DHL Global Forwarding USA in recent years has also moved to increase its share of the medical business, CEO David Goldberg told TT. He noted the company has eight cold-chain facilities in the U.S., including a new center in Indianapolis that opened in July. In 2015, it opened a 430,000-square-foot facility at Chicago’s O’Hare Airport.

The company’s facilities feature super cold storage freezers and improved technology to track packages and specific truck-loading docks and equipment for temperature-sensitive packages, he said, adding that he expects the process of delivering the vaccine to ramp up in the next six months.

“There won’t be a billion doses on day one. It will be produced over a period of time,” Goldberg said. “But we have all of the pieces in place to support the transport in terms of the capacity and the people. People need the vaccines, but I think it will be doable. We are trained and ready for this.”

Goldberg noted DHL is staying in contact with its existing life science and pharmaceutical customers as work on a vaccine progresses.

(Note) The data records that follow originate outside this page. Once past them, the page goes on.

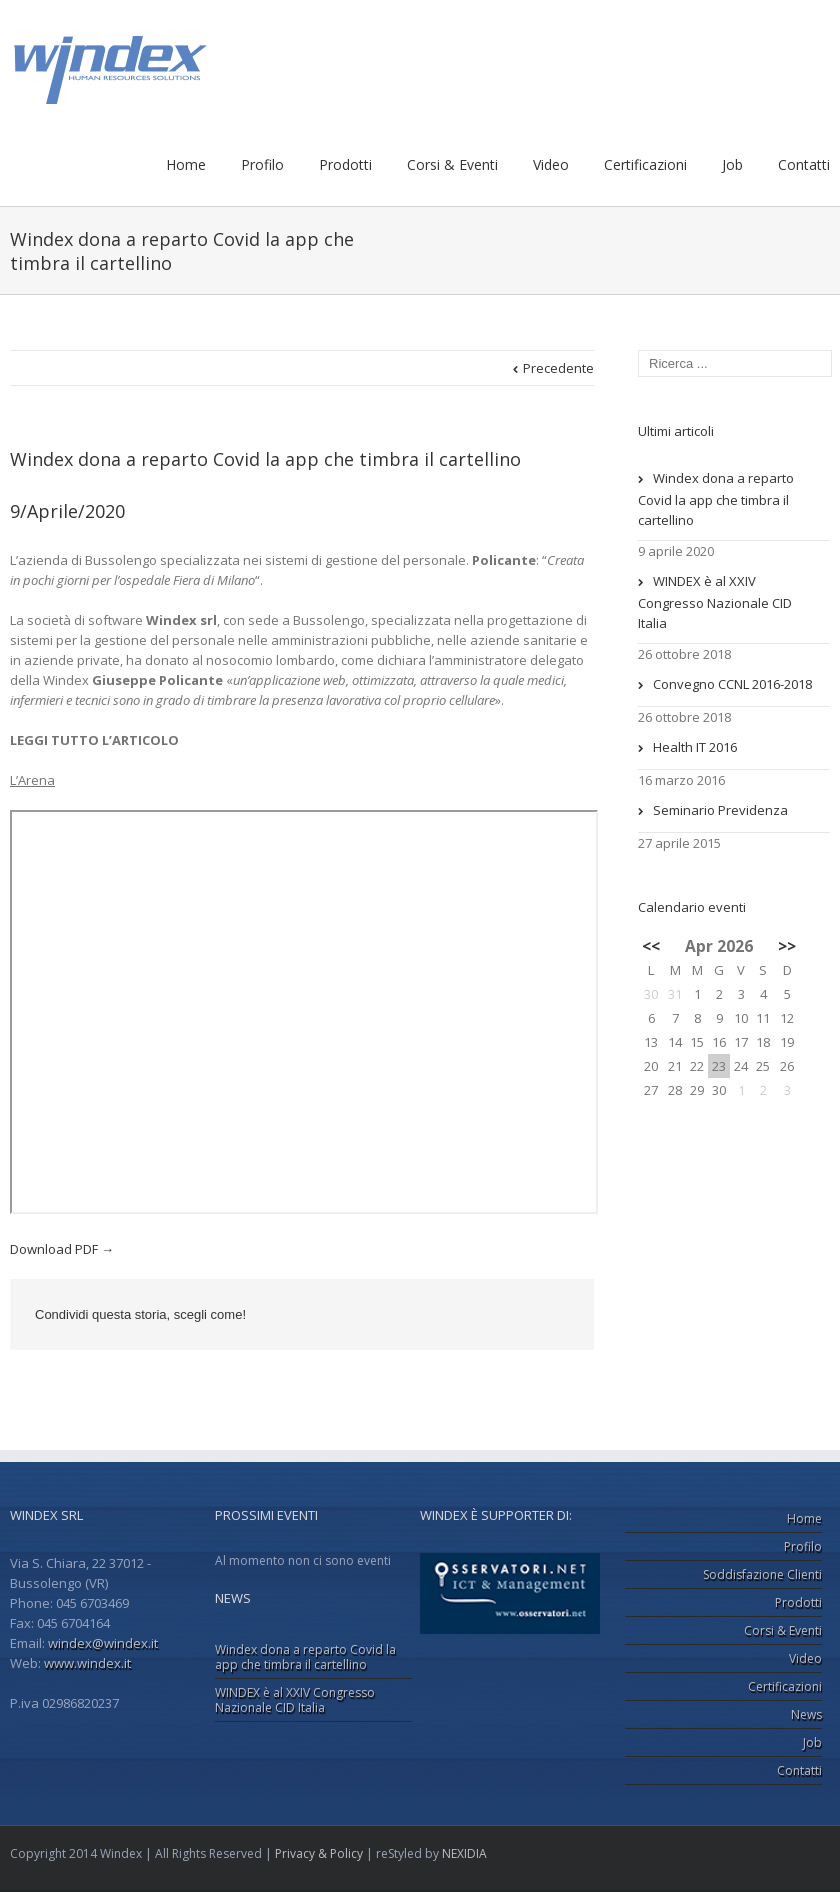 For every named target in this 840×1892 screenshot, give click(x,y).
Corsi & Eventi (452, 164)
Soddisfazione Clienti (762, 1574)
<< (651, 946)
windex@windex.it (103, 1643)
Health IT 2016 (695, 747)
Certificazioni (645, 164)
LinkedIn (459, 1313)
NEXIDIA (464, 1853)
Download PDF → (62, 1249)
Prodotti (345, 164)
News (806, 1714)
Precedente (558, 368)
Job (732, 164)
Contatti (804, 164)
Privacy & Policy (319, 1853)
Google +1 (505, 1316)
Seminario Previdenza (720, 810)
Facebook (418, 1315)
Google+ (756, 1853)
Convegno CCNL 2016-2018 (732, 684)
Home (186, 164)
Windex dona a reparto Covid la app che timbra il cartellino (265, 459)
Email (555, 1316)
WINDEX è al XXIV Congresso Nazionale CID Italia (715, 602)
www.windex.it (87, 1663)
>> (787, 946)
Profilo (262, 164)
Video (551, 164) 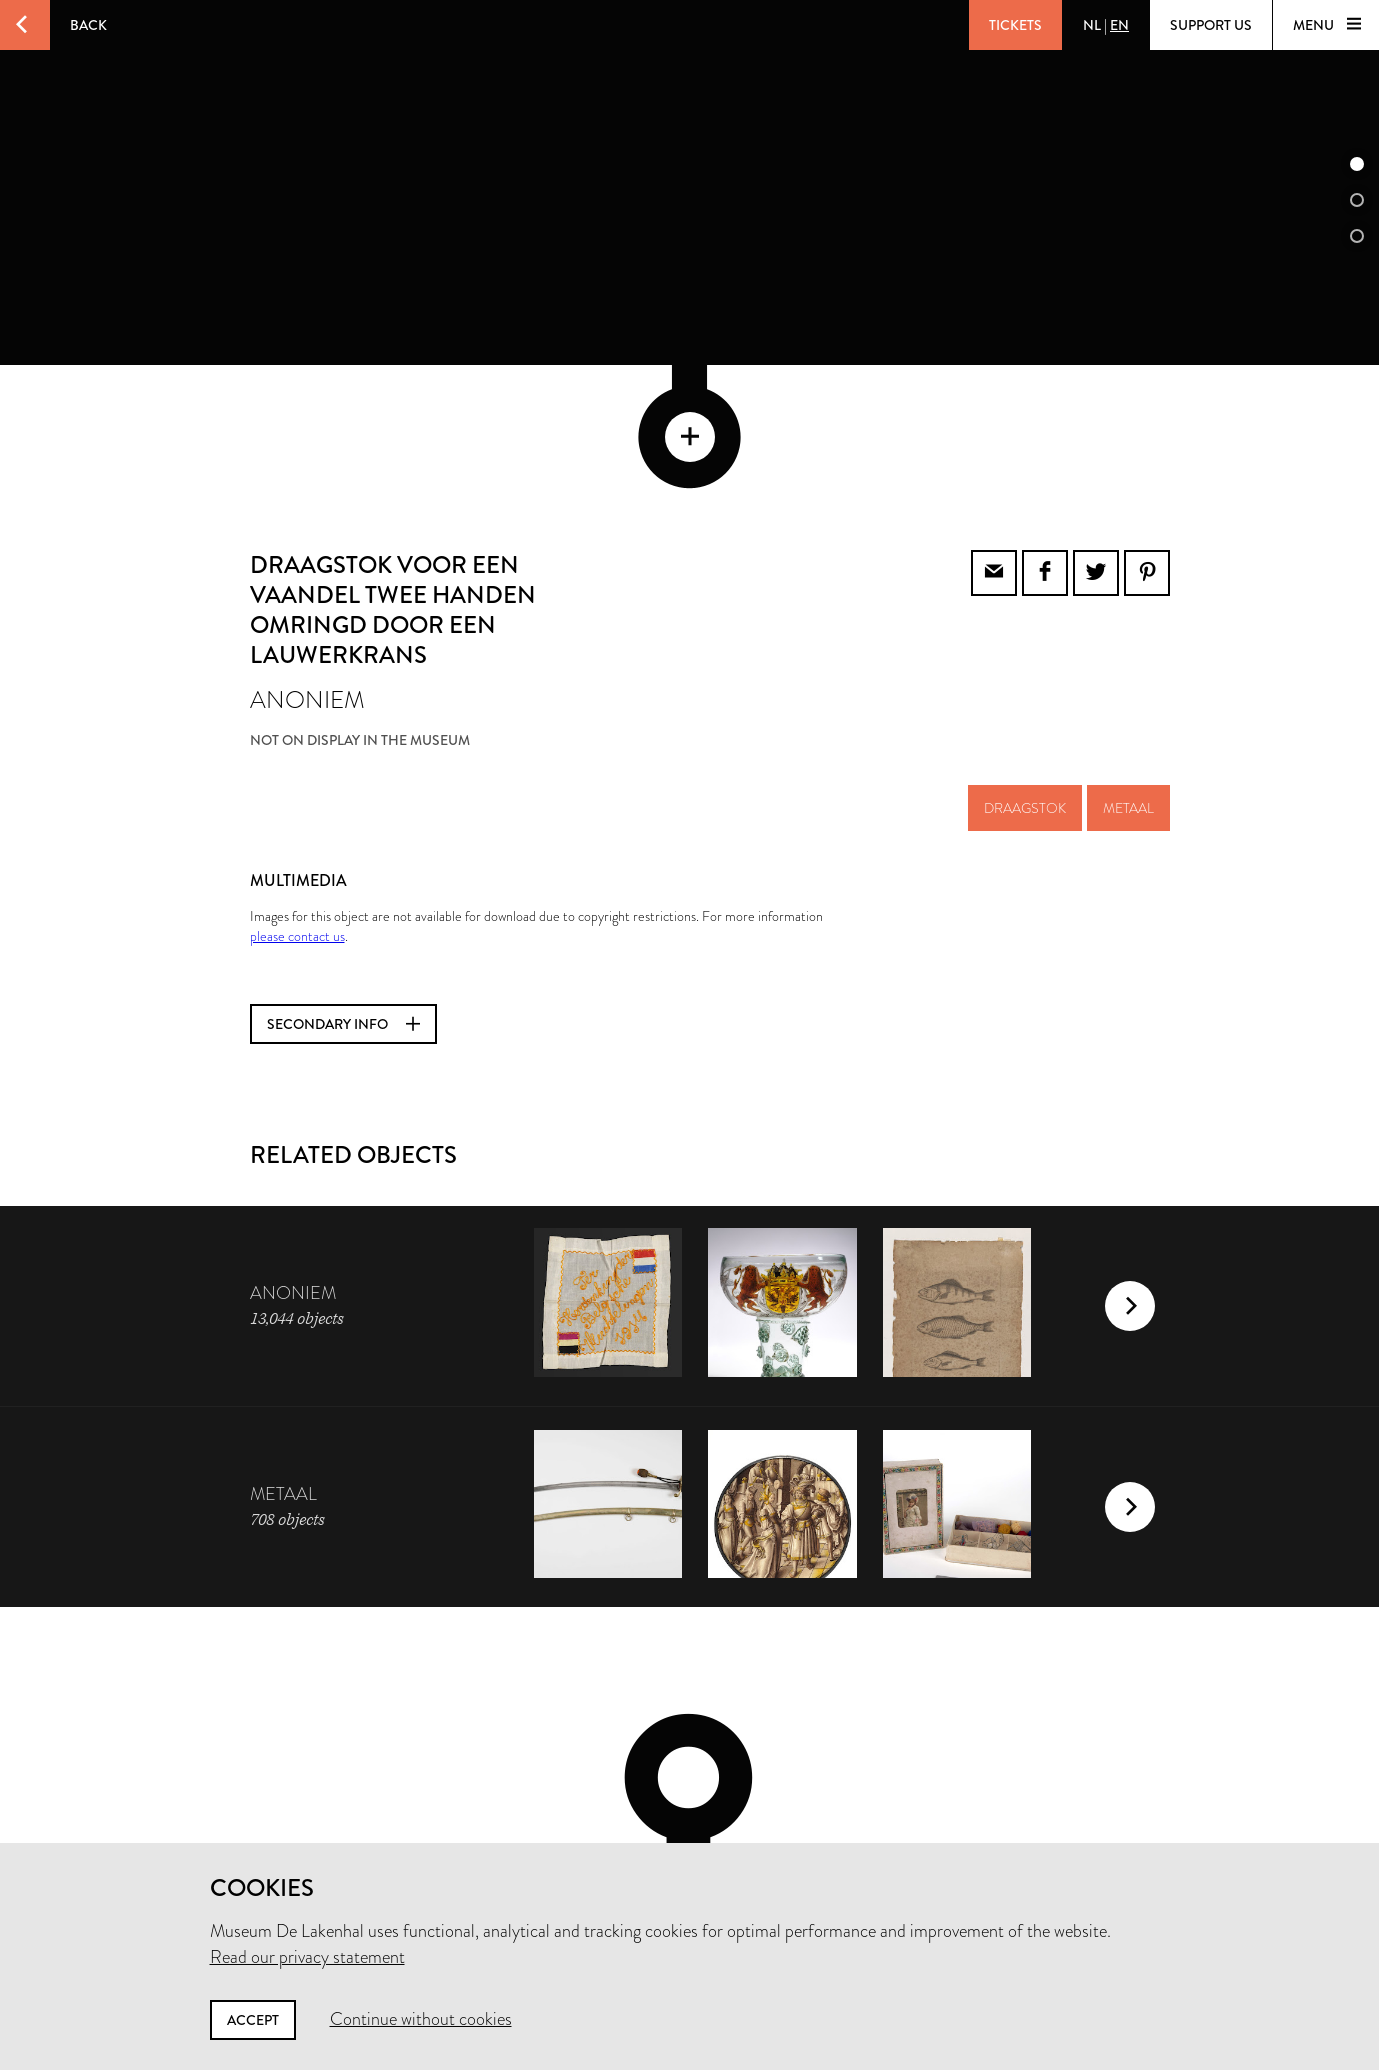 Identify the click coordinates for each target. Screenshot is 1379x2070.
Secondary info (343, 889)
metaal (1128, 673)
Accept (253, 2020)
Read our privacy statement (307, 1957)
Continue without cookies (421, 2019)
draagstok (1025, 673)
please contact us (297, 801) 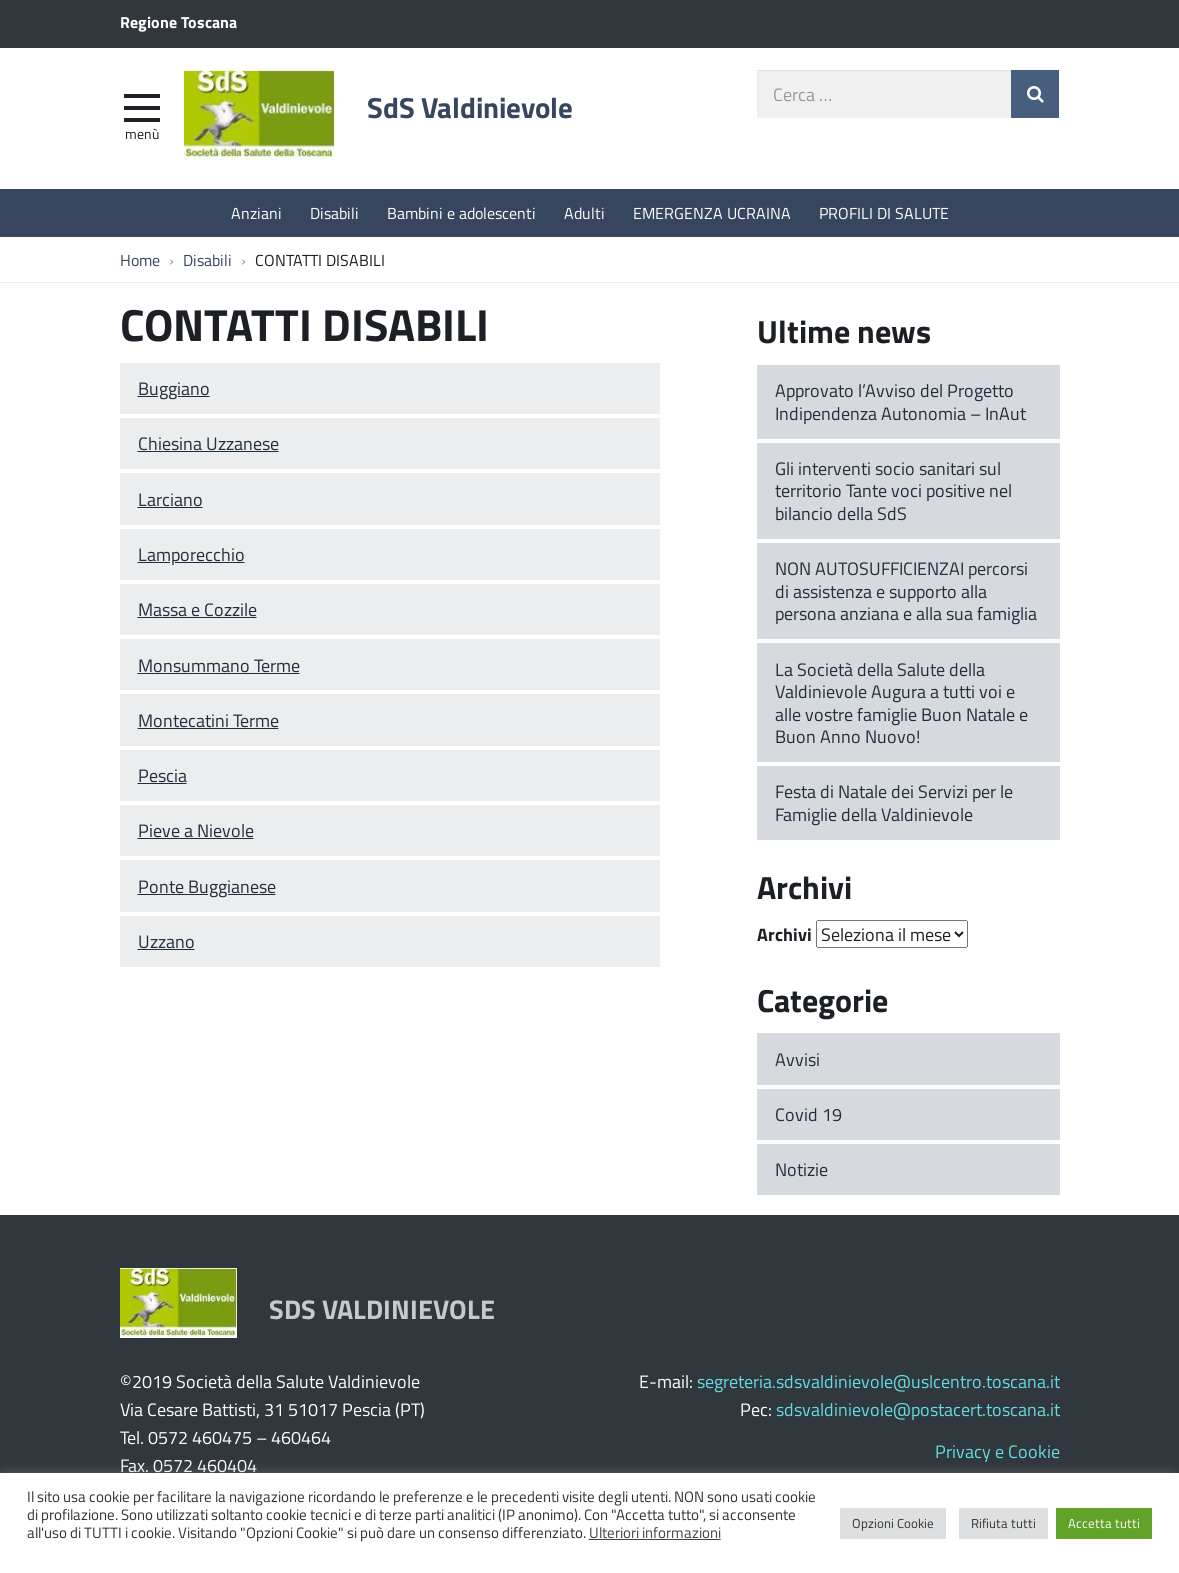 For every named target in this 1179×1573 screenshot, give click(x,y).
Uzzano (166, 941)
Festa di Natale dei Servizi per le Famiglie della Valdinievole (894, 802)
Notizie (801, 1169)
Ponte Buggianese (207, 886)
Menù (142, 133)
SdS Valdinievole (470, 107)
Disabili (334, 212)
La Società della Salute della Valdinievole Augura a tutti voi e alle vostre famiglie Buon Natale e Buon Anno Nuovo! (901, 703)
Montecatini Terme (208, 720)
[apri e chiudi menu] (142, 106)
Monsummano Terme (219, 665)
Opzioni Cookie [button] (893, 1523)
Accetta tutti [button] (1104, 1523)
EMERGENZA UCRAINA (712, 212)
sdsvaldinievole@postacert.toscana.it (918, 1409)
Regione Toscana (178, 21)
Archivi (784, 934)
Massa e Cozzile (197, 609)
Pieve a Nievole (196, 830)
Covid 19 (808, 1114)
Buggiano (174, 388)
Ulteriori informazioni (655, 1532)
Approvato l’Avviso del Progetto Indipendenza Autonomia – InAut (900, 401)
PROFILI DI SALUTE (884, 212)
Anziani (256, 212)
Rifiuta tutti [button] (1003, 1523)
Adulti (584, 212)
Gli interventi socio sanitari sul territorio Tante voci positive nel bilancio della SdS (893, 490)
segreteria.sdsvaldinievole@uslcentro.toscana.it (878, 1381)
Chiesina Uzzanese (208, 443)
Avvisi (797, 1059)
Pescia (162, 775)
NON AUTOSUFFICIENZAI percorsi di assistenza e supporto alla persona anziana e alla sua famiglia (906, 590)
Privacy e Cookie (997, 1451)
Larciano (170, 499)
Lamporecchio (191, 554)
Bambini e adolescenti (461, 212) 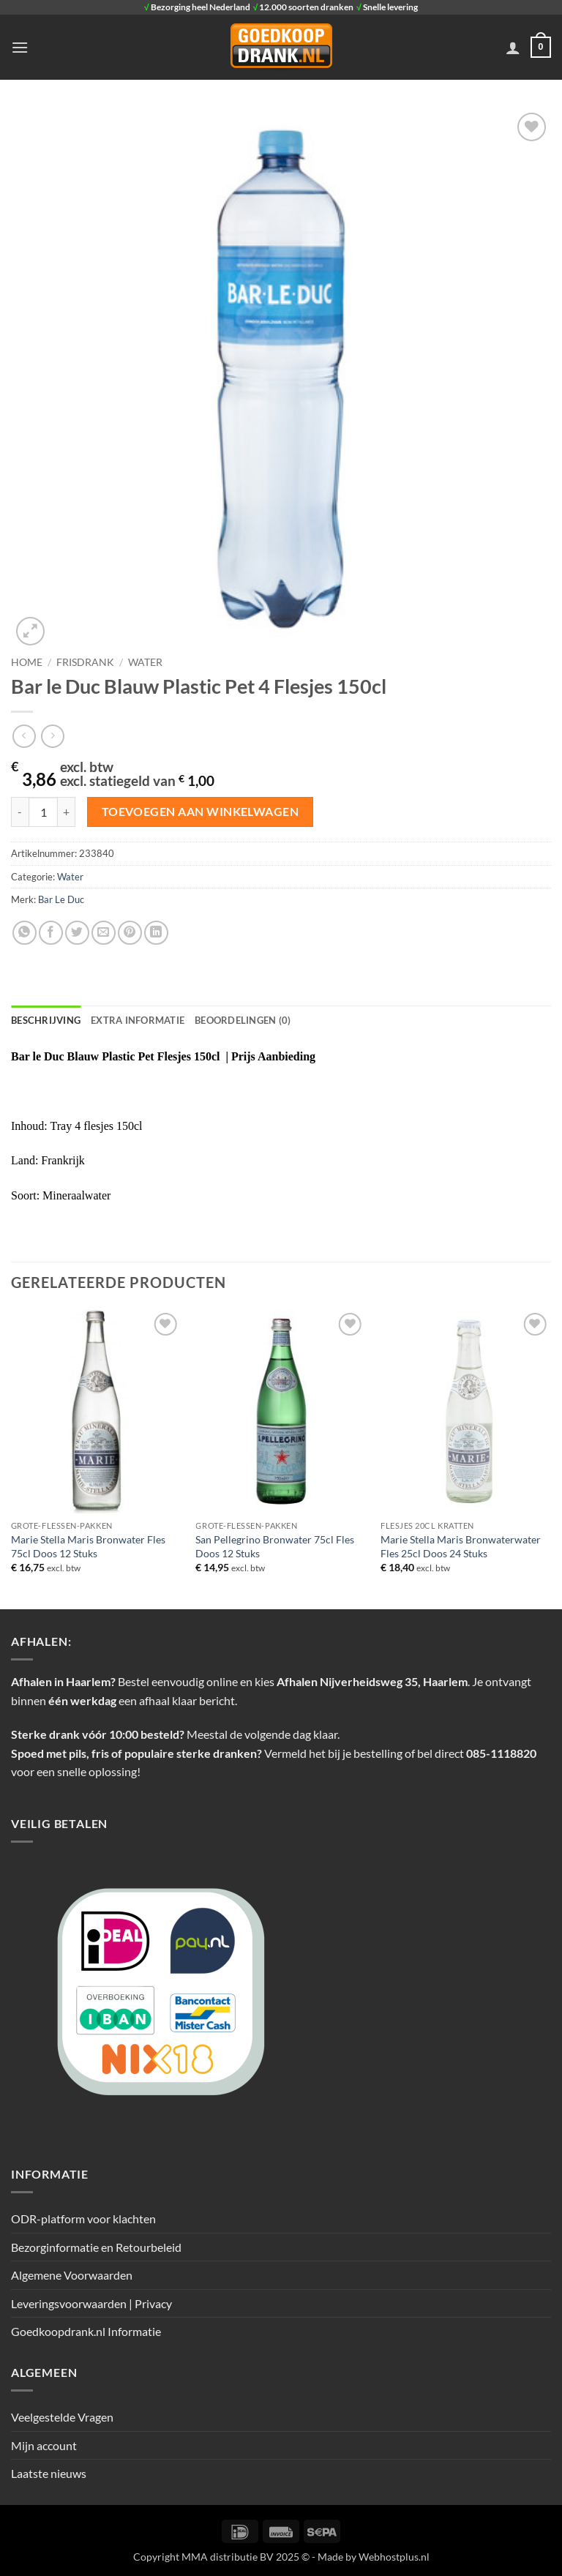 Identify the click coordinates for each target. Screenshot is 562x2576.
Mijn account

“We just continue to stay close to them,” he said. “When and if they’re ready to move things, we’ll be ready.”

UPS ranks No. 1 on the Transport Topics Top 100 list of the largest for-hire carriers in North America and No. 2 on the Transport Topics Top 50 list of the largest logistics companies in North America.

FedEx ranks No. 2 on the for-hire TT100 and No. 15 on the TT Top 50.

Deutsche Post DHL Group, parent company of DHL Global Forwarding USA, ranks No. 6 on the Transport Topics Top 50 list of the largest global freight carriers.